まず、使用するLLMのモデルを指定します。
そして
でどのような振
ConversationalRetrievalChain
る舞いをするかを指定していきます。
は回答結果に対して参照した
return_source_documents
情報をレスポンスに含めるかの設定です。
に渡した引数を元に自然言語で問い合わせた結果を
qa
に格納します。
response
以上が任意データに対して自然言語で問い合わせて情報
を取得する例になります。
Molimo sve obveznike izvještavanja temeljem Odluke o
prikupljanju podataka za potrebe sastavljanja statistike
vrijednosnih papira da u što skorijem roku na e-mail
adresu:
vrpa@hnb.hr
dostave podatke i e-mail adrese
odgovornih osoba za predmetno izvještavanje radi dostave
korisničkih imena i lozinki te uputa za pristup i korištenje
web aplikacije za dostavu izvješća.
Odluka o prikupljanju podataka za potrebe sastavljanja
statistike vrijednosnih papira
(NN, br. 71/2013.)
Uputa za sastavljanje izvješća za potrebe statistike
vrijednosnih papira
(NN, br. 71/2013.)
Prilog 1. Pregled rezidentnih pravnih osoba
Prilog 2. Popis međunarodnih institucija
== == ==
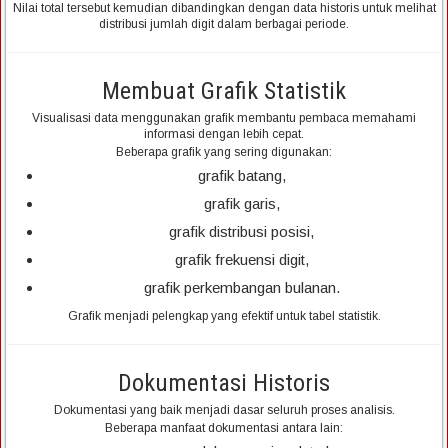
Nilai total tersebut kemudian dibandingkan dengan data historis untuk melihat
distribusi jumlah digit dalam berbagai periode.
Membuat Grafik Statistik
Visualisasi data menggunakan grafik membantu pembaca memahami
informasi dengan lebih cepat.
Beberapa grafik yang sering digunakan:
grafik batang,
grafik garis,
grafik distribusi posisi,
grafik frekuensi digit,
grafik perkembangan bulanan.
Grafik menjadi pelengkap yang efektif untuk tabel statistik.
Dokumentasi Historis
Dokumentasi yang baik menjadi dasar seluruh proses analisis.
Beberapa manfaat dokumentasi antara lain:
== == ==
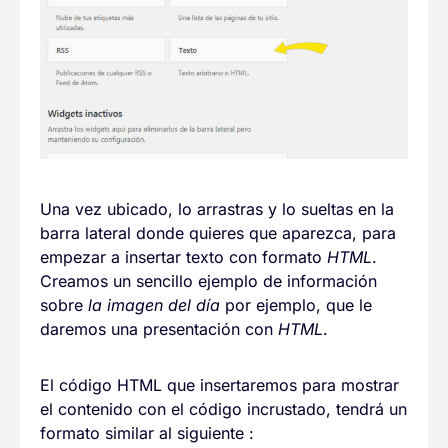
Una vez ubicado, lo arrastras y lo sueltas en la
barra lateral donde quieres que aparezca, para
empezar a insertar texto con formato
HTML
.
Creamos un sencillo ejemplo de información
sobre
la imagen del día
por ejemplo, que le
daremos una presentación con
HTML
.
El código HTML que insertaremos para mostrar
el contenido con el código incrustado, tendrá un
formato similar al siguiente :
== == ==
Write out exactly the lines that fall from the line with "まず、使用するLLMのモデルを指定します。" to the line with "vrpa@hnb.hr" in the records above, keeping both ends.

■ Task result ■
まず、使用するLLMのモデルを指定します。
そして
でどのような振
ConversationalRetrievalChain
る舞いをするかを指定していきます。
は回答結果に対して参照した
return_source_documents
情報をレスポンスに含めるかの設定です。
に渡した引数を元に自然言語で問い合わせた結果を
qa
に格納します。
response
以上が任意データに対して自然言語で問い合わせて情報
を取得する例になります。
Molimo sve obveznike izvještavanja temeljem Odluke o
prikupljanju podataka za potrebe sastavljanja statistike
vrijednosnih papira da u što skorijem roku na e-mail
adresu:
vrpa@hnb.hr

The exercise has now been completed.